– Нет.
– Почему?
– Мой дедушка всегда говорил, что человек, который хотя бы немного умеет думать и анализировать, никогда не скажет про себя, что он умный.
– Мудрый дедушка у тебя был.
– Да. И очень хороший.
А вот при упоминании о деде голос дрогнул.
– Он умер.
– Я знаю.
– Не сомневаюсь.
Её эмоции ему понравились. Они были сладкими. Те, кто утверждают, что эмоции не обладают запахом и вкусом, сильно заблуждаются. Или просто не дошли до того уровня бытия, или назовите это властью, когда начинаешь в полной мере ощущать их. Причем на физиологическом уровне.
Катя осторожничала, и сейчас её небольшая вспышка язвительности очень его позабавила. Девочка идеальна. Её контроль восхищает.
Какие же страсти бушуют внутри тебя, Воробушек?
– Кушай, Катя.
Катя с минуту ела, он тоже.
Она не выдержала первой. Отложила вилку. Налила сок, при этом её рука едва заметно дрогнула. Опустошила стакан наполовину, выдав, что её мучила жажда, и лишь после этого спросила, начав диалог первой:
– Руслан Анатольевич, вы же… ты неспроста задал вопрос про мои умственные способности? – Но дальше ничего не последовало.
– Да, – он лениво растягивал слова. Ему нравилось вести беседу в заданном тоне. – Хотел дать тебе поесть.
– У меня кусок в горло не лезет, – буркнула она недовольно.
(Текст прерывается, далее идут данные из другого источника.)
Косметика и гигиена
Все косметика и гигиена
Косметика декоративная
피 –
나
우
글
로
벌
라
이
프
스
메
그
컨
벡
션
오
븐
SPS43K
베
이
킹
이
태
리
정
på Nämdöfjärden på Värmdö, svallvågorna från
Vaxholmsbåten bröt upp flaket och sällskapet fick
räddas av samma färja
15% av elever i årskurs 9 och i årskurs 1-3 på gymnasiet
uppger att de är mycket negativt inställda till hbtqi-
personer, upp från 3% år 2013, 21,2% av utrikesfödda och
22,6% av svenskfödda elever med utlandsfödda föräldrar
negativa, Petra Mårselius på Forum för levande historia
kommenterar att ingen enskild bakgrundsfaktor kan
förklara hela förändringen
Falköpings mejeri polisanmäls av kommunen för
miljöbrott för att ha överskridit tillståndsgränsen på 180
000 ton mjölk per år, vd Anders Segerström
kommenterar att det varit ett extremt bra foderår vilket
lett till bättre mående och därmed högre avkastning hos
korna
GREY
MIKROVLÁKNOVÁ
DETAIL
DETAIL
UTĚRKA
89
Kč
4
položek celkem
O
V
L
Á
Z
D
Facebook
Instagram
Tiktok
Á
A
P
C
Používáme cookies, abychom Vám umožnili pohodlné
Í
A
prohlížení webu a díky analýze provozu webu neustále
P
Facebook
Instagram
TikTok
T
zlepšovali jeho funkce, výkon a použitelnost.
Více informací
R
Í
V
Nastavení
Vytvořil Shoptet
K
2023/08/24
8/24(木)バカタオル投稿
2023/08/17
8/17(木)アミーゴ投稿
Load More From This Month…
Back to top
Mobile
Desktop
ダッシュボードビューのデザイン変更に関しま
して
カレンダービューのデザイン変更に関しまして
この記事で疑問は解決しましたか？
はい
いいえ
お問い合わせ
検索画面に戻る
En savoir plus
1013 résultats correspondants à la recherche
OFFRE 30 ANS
Потому протяжно выдохнула и снова продолжила: – Извини за излишнюю эмоциональность…
О, нет, Воробушек, давай. Прояви себя. Как тогда, когда швырнула в него трусами.
Руслану даже будет интересно посмотреть, какая она в гневе.
Но чуть позже.
– Я пригласил тебя не только для ужина, Катя. Думаю, ты это понимаешь. И понимаешь многое другое… Уточнять вслух не будем. Я хочу тебе предложить побыть моей гостьей.
* * *
У Кати запершило в горле, и она сделала ещё один глоток сока. Не приторный, даже немного кисловатый.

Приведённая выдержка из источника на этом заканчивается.